Great game here needs attention in how it's presented. The TDC download is an exact duplicate of the Micro value disk one, both are PAL - ONLY and I see red garbage at the bottom of title screen. Cassette version is the best and also PAL - ONLY. All versions are XL/XE only probably requiring more than 52k RAM.
"Mouse Quest" is the EXACT same game but not as good for these reasons: the Amiga version was named Mouse Trap not Mouse Quest, MQ was updated to no longer crash in NTSC but game element (s) such as music continue playing at different speeds PAL v NTSC so the update isn't really complete, and the person updating removed Brian Jobling name for their own? as if...
I think all should get a good look at this game mainly the cassette version in PAL emulation on a XL/XE. The Engine conveys the power that the entire screen can animate whatever you like! But I'm sure it has its limits. Makes you wonder why or how games having this much virtuosity didn't appear sooner on the Atari 800, here's my take. Game engine probably learns lessons discovered on 16-bit platforms like Amiga and BOBs (bit block objects) and probably also strip down the Atari OS for max speed resulting in an XL/XE hardware requirement.

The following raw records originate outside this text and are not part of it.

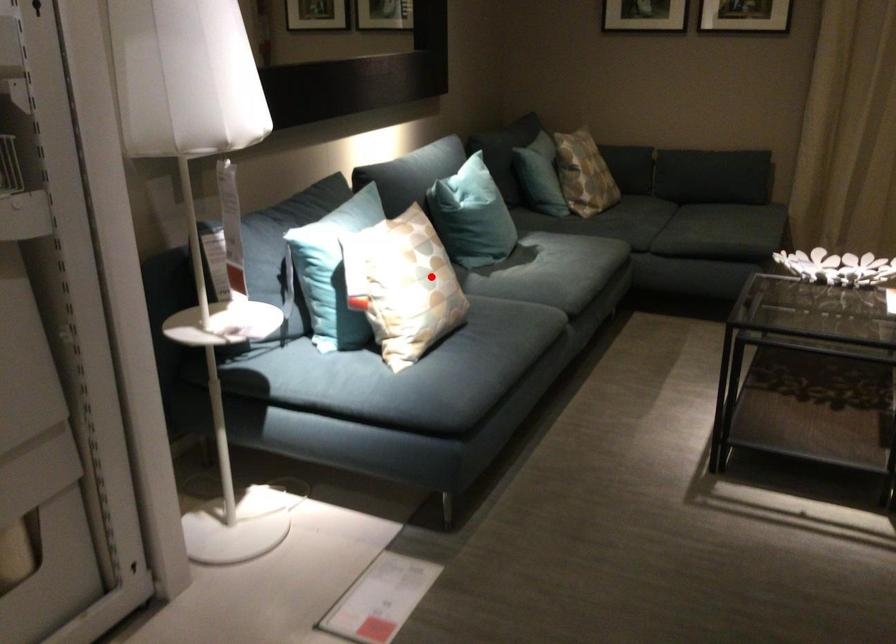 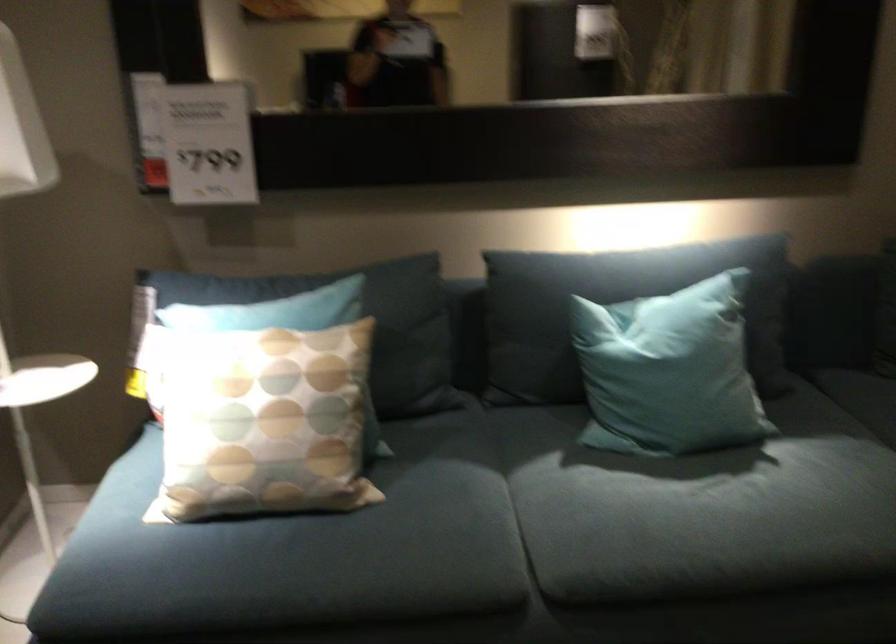 Find the pixel in the second image that matches the highlighted location in the first image.

(263, 422) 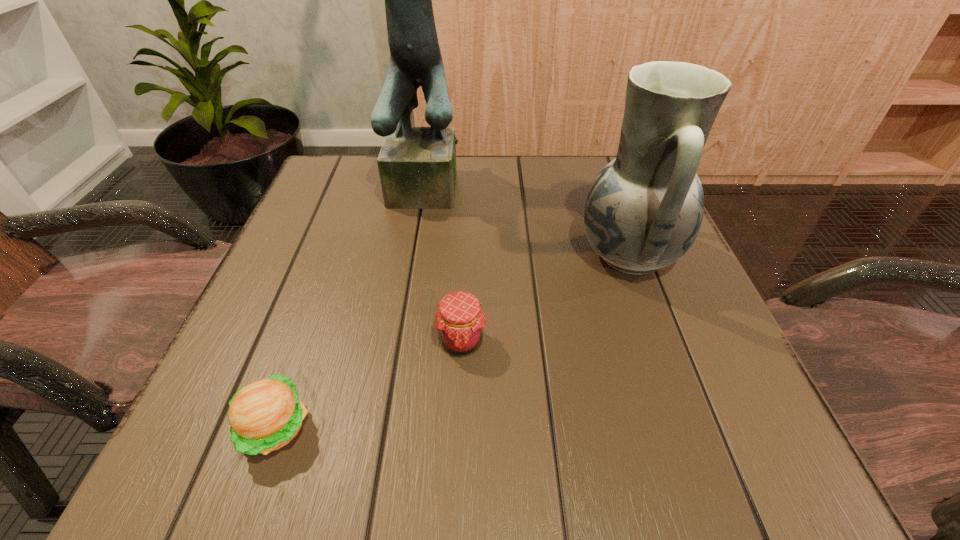 Find the location of a particular element. Image resolution: width=960 pixels, height=540 pixels. vacant space at the right edge of the desktop is located at coordinates (653, 272).

Locate an element on the screen. Image resolution: width=960 pixels, height=540 pixels. vacant space at the far left corner of the desktop is located at coordinates (375, 168).

At what (x,y) coordinates should I click in order to perform the action: click on free spot between the third farthest object and the pitcher. Please return your answer as a coordinate pair (x, y). Looking at the image, I should click on 545,298.

Identify the location of free point between the hamburger and the second nearest object. Image resolution: width=960 pixels, height=540 pixels. (368, 384).

Identify the location of vacant space that's between the leftmost object and the jam. The width and height of the screenshot is (960, 540). (368, 384).

The width and height of the screenshot is (960, 540). What are the coordinates of `vacant point located between the third farthest object and the pitcher` in the screenshot? It's located at (545, 298).

Identify the location of free spot between the third farthest object and the hamburger. This screenshot has height=540, width=960. (368, 384).

Where is `free space between the second nearest object and the pitcher`? free space between the second nearest object and the pitcher is located at coordinates 545,298.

NTSC mode only ever locks up when a BOB is scrolled on or off screen at top or bottom. My emulator only pauses not locks and simply switching to PAL then has the effect of unpause. Too simple a fix to go and remove BJ name for one's own. Anyway, the other Amiga game "Global War (Spitting Image)" draws with the same engine, pauses when missiles and bombers scroll off the top and bottom. This kind of Game Engine for Atari 800 became very popular among the Eastern Europe revival of software following the fall of communism and the Berlin wall. There are many examples on atarimania coming from Poland and Czech in the early 1990s.